• TASK PROMPT:
For every record below, repeat the text exactly and pass over any image.

• RECORDS TO PROCESS:
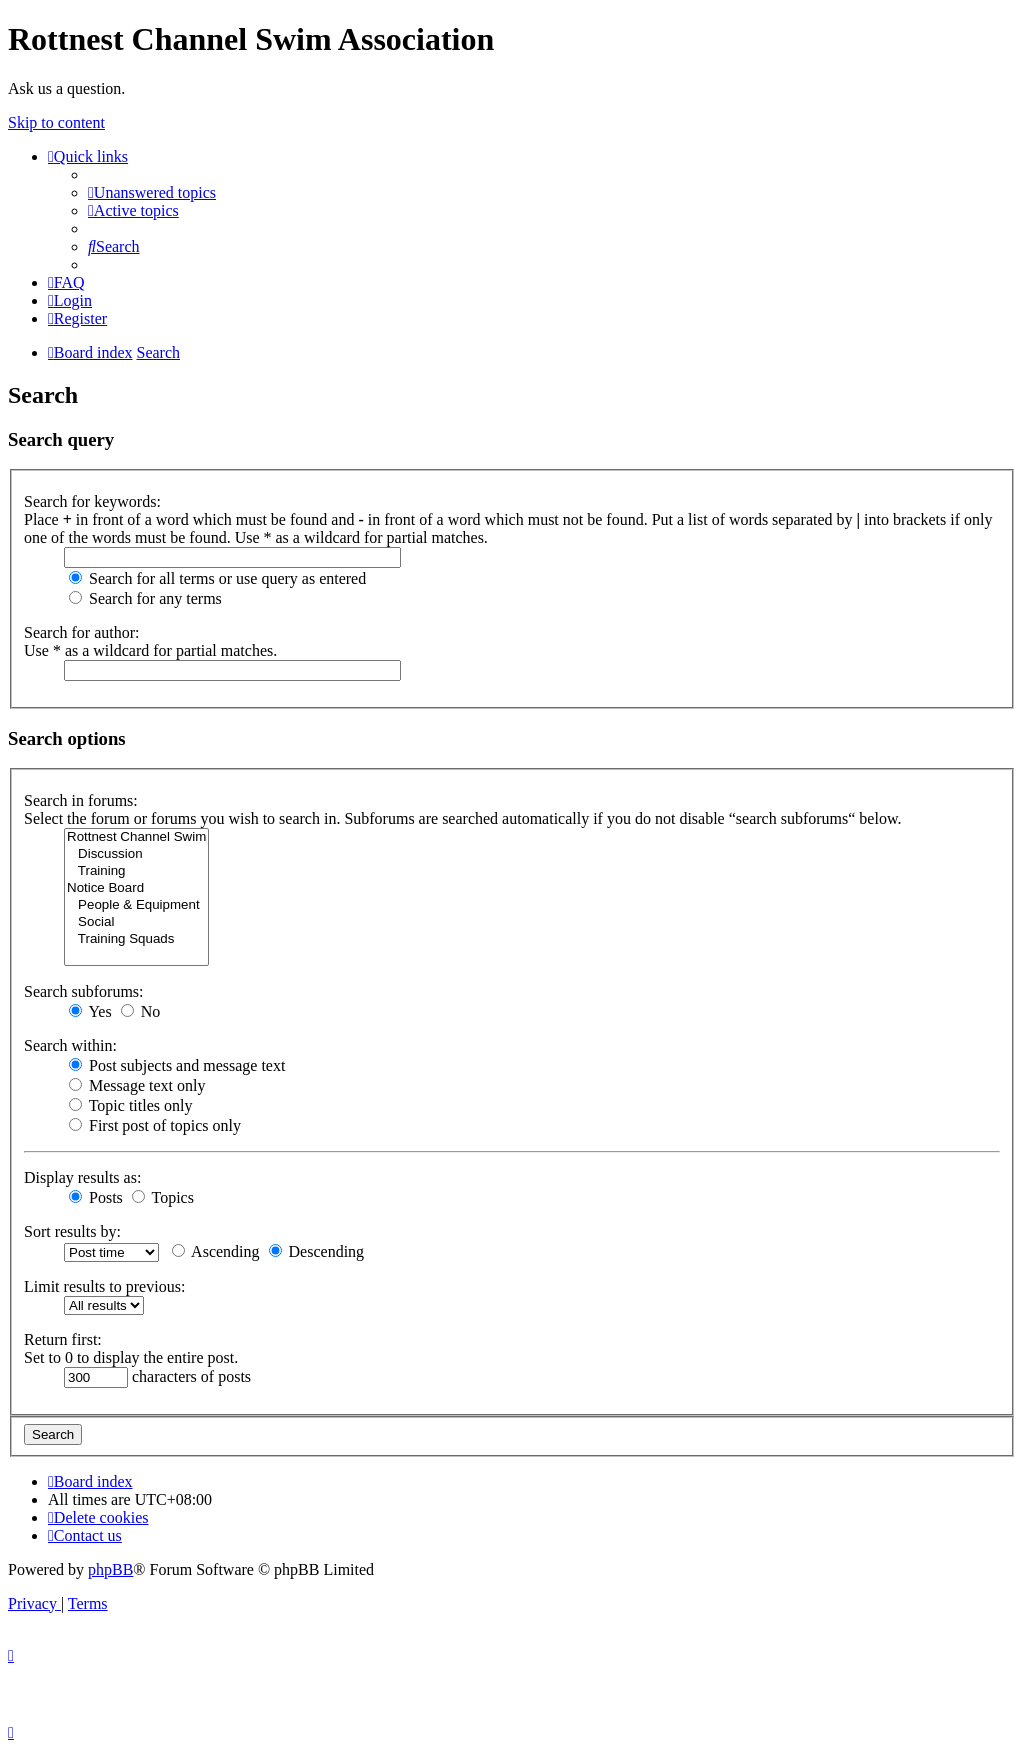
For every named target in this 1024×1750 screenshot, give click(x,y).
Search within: (70, 1045)
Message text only (137, 1085)
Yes (90, 1011)
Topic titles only (130, 1105)
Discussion (136, 854)
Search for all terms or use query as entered (217, 578)
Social (136, 922)
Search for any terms (145, 598)
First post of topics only (155, 1125)
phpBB (110, 1569)
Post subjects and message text (177, 1065)
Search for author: (82, 632)
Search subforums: (84, 991)
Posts (96, 1197)
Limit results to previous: (104, 1286)
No (141, 1011)
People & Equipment (136, 905)
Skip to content (56, 122)
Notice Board (136, 888)
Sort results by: (72, 1231)
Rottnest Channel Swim (136, 837)
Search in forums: (81, 800)
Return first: (63, 1339)
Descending (317, 1251)
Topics (163, 1197)
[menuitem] (152, 192)
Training (136, 871)
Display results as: (82, 1177)
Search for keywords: (92, 501)
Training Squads (136, 939)
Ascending (216, 1251)
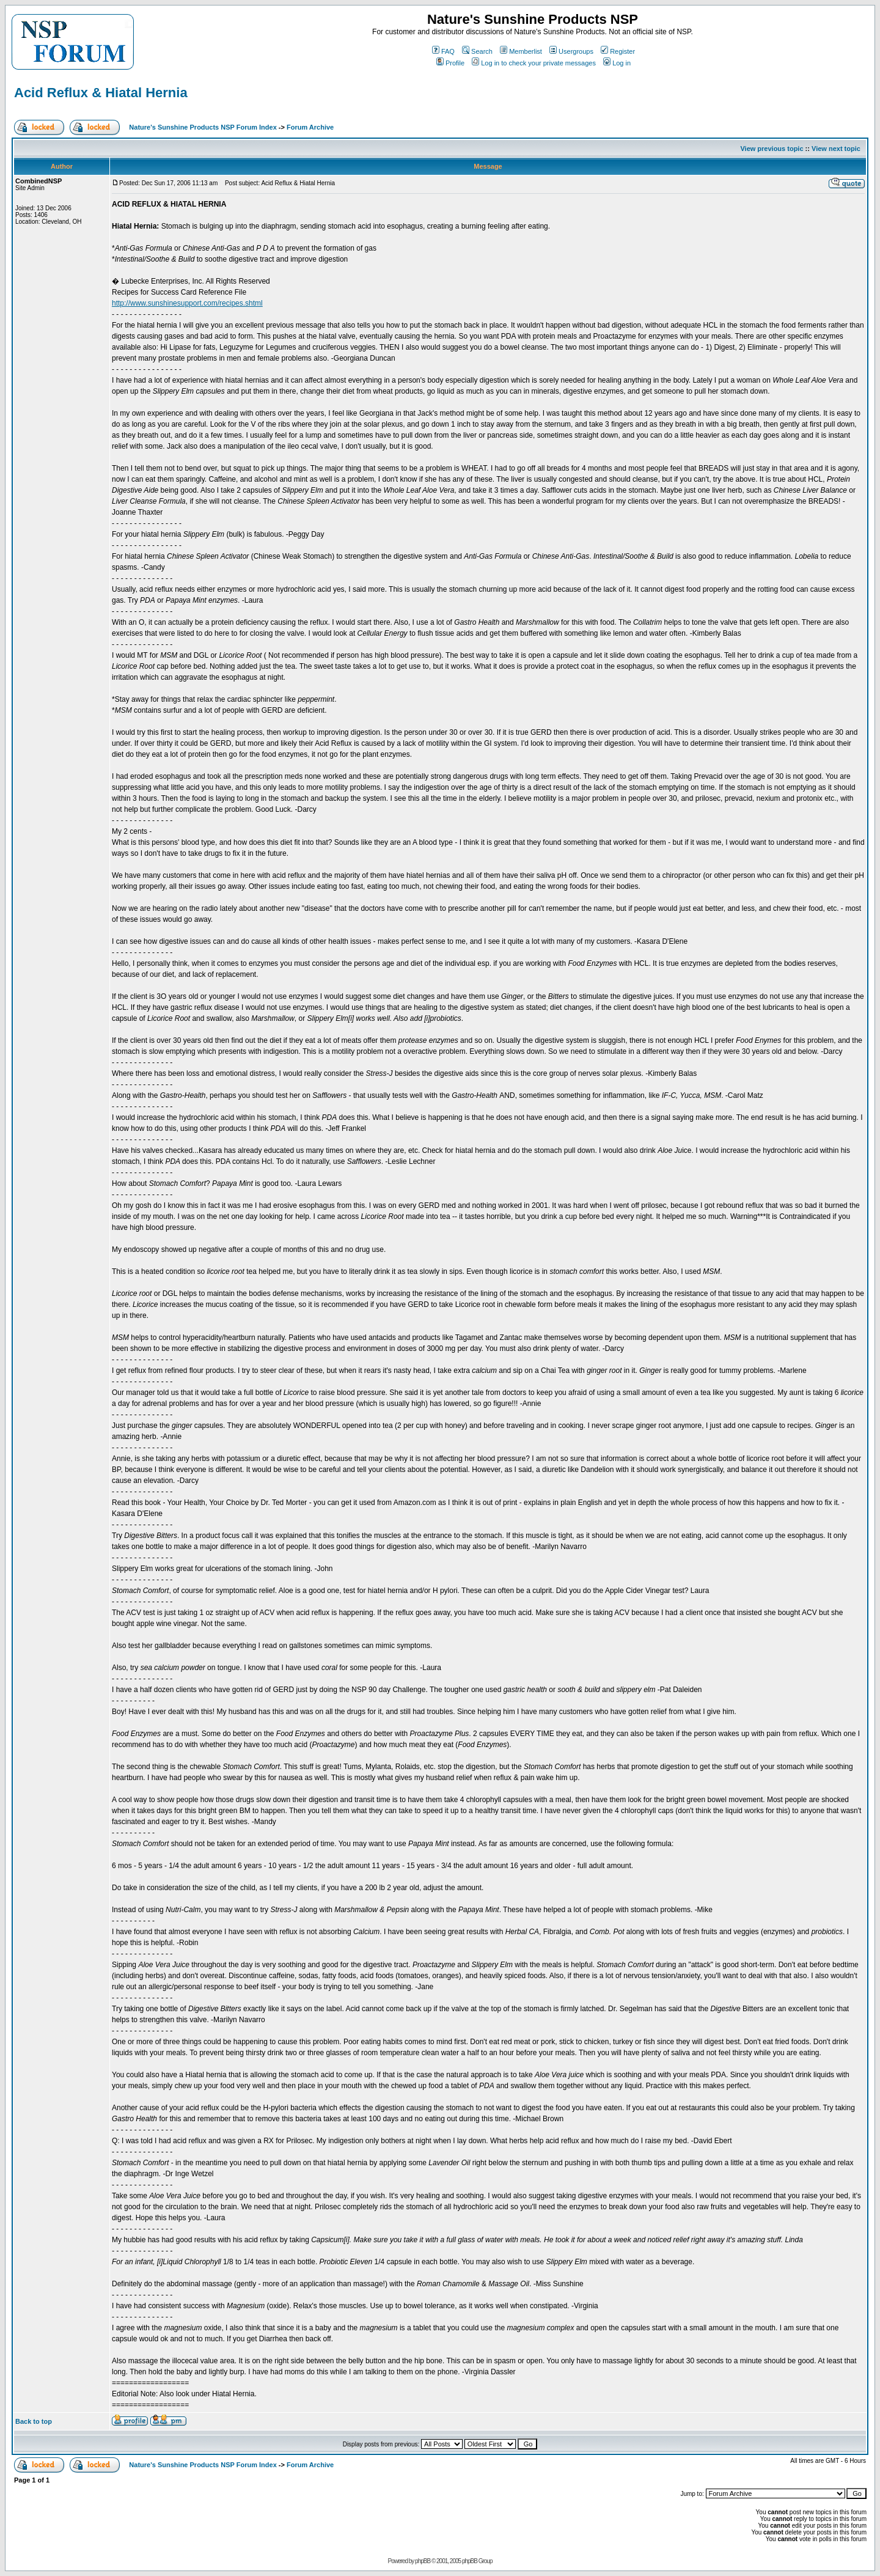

• RESULT OF THE EXERCISE:
For every named target in this 1024×1750 screenshot, give click(x,y).
Search within: (70, 1045)
Message text only (137, 1085)
Yes (90, 1011)
Topic titles only (130, 1105)
Discussion (136, 854)
Search for all terms or use query as entered (217, 578)
Social (136, 922)
Search for any terms (145, 598)
First post of topics only (155, 1125)
phpBB (110, 1569)
Post subjects and message text (177, 1065)
Search for author: (82, 632)
Search subforums: (84, 991)
Posts (96, 1197)
Limit results to previous: (104, 1286)
No (141, 1011)
People & Equipment (136, 905)
Skip to content (56, 122)
Notice Board (136, 888)
Sort results by: (72, 1231)
Rottnest Channel Swim (136, 837)
Search in forums: (81, 800)
Return first: (63, 1339)
Descending (317, 1251)
Topics (163, 1197)
[menuitem] (152, 192)
Training (136, 871)
Display results as: (82, 1177)
Search for keywords: (92, 501)
Training Squads (136, 939)
Ascending (216, 1251)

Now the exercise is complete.